I have installed spark on my local machine (Windows 10) following this guide: https://changhsinlee.com/install-pyspark-windows-jupyter/.
When launching the notebook from Anaconda and running:
spark_session = SparkSession\
.builder\
.master("local[*]")\
.appName("Z_PA")\
.getOrCreate()
It takes forever and does not finish (at least in 60 min).
Prior to this i got the error "java-gateway-process-exited-before...". After reading this tread: "https://stackoverflow.com/questions/31841509/pyspark-exception-java-gateway-process-exited-before-sending-the-driver-its-po " I installed following versions and changed directories without spaces.

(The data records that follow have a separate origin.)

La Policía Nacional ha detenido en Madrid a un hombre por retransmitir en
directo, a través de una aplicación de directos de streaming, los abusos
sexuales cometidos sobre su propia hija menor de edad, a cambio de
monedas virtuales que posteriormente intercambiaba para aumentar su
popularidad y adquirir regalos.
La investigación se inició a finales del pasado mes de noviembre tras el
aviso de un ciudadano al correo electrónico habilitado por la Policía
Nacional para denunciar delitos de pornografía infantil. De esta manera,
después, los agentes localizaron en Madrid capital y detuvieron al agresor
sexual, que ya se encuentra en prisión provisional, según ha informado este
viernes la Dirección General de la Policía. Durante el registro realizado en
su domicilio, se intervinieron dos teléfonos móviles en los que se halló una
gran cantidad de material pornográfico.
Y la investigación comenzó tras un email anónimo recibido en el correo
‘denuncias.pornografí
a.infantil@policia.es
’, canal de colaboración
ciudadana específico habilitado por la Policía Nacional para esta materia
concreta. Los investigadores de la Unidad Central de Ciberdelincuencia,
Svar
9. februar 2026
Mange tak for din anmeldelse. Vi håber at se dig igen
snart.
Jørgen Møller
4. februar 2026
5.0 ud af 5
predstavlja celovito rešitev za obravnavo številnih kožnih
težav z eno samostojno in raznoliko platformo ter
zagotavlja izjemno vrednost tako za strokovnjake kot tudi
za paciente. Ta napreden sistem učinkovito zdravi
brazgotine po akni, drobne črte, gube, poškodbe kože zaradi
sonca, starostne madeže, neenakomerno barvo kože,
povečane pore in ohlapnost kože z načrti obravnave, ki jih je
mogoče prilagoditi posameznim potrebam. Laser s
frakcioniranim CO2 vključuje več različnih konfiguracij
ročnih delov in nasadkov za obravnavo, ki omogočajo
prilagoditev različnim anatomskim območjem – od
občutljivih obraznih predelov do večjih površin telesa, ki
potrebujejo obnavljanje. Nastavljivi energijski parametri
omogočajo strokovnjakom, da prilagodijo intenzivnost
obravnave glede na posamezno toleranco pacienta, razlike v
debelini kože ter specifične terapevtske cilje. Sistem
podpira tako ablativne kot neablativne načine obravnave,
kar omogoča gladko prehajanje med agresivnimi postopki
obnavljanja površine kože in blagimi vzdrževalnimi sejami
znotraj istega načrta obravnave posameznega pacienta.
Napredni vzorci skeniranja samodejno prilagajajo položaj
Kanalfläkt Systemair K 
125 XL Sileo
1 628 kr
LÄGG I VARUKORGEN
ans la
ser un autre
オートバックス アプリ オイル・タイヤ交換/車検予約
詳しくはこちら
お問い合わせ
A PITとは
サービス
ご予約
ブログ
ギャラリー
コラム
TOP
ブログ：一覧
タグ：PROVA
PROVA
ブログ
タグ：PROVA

I dowloaded and installed:
- java version "1.8.0_202"
- Anaconda: conda 4.11.0
- Python: Python 3.8.5
- Spark: spark-3.0.3-bin-hadoop2.7
- winutils.exe (added to bin folder)
Spark is stored in: C:\spark. Java is stored in: C:\Java I have added both in my "Environment vairables: User variables for..."

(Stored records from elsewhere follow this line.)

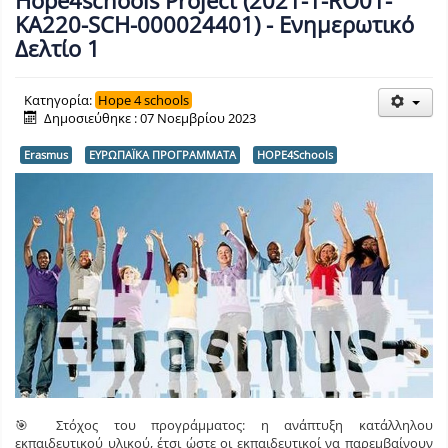
KA220-SCH-000024401) - Ενημερωτικό
Δελτίο 1
Κατηγορία:
Hope 4 schools
Δημοσιεύθηκε : 07 Νοεμβρίου 2023
Erasmus
ΕΥΡΩΠΑΪΚΑ ΠΡΟΓΡΑΜΜΑΤΑ
HOPE4Schools
🎯 Στόχος του προγράμματος: η ανάπτυξη κατάλληλου
εκπαιδευτικού υλικού, έτσι ώστε οι εκπαιδευτικοί να παρεμβαίνουν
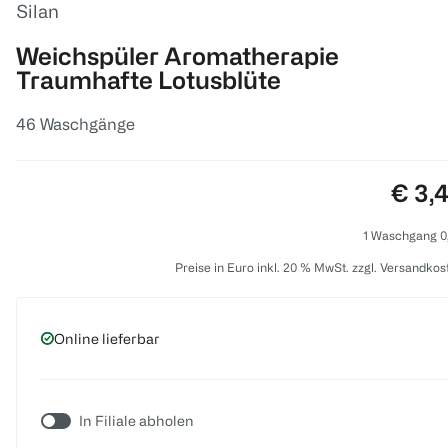
Silan
Weichspüler Aromatherapie
Traumhafte Lotusblüte
46 Waschgänge
Preis
€ 3,
1 Waschgang 0
Preise in Euro inkl. 20 % MwSt. zzgl. Versandkos
Online lieferbar
In Filiale abholen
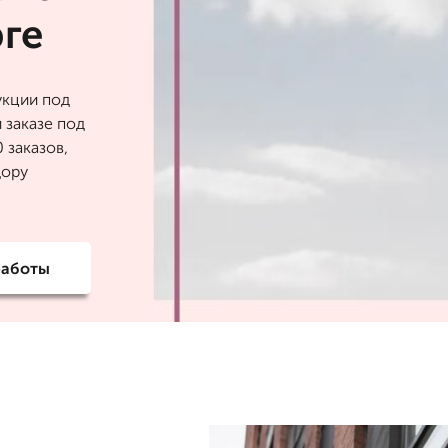
ге
укции под
 заказе под
 заказов,
дору
работы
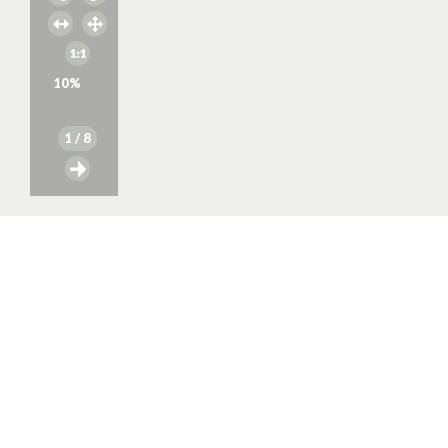
10
%
1
/ 8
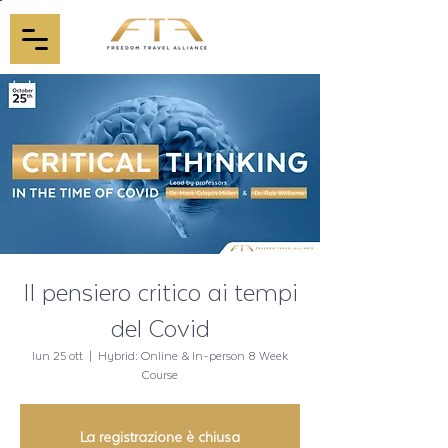
Il pensiero critico ai tempi
del Covid
lun 25 ott
  |  
Hybrid: Online & In-person 8 Week
Course
La registrazione è chiusa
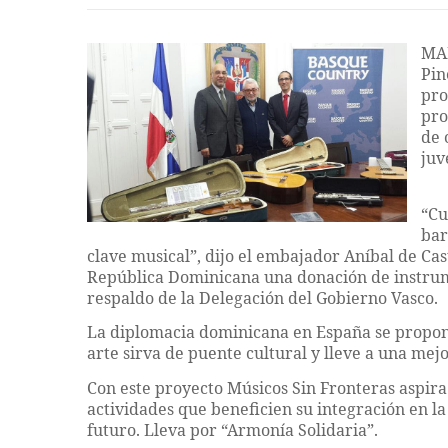
MAD
Pin
pro
pro
de 
juv
“Cu
bar
clave musical”, dijo el embajador Aníbal de Ca
República Dominicana una donación de instrume
respaldo de la Delegación del Gobierno Vasco.
La diplomacia dominicana en España se propone
arte sirva de puente cultural y lleve a una mej
Con este proyecto Músicos Sin Fronteras aspira 
actividades que beneficien su integración en l
futuro. Lleva por “Armonía Solidaria”.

- SPARK_HOME=C:\spark\spark-3.0.3-bin-hadoop2.7
- HADOOP_HOME= C:\spark\spark-3.0.3-bin-hadoop2.7
- JAVA_HOME=C:\Java\jdk1.8.0_202
- PYSPARK_DRIVER_PYTHON=jupyter
- PYSPARK_DRIVER_PYTHON_OPTS=notebook
- and corresponding \bin filepath of spark and java to my path system variables.
I have installed pyspark and findspark as well. These lines of code executes without any issues:
import findspark
findspark.init('C:\spark\spark-3.0.3-bin-hadoop2.7')
findspark.find()
import pyspark # only run after findspark.init()
from pyspark import SparkContext
from pyspark.sql import SparkSession
Anyone who knows why it takes so long time to get a sparksession? Anything in my installation that seems to be incorrect?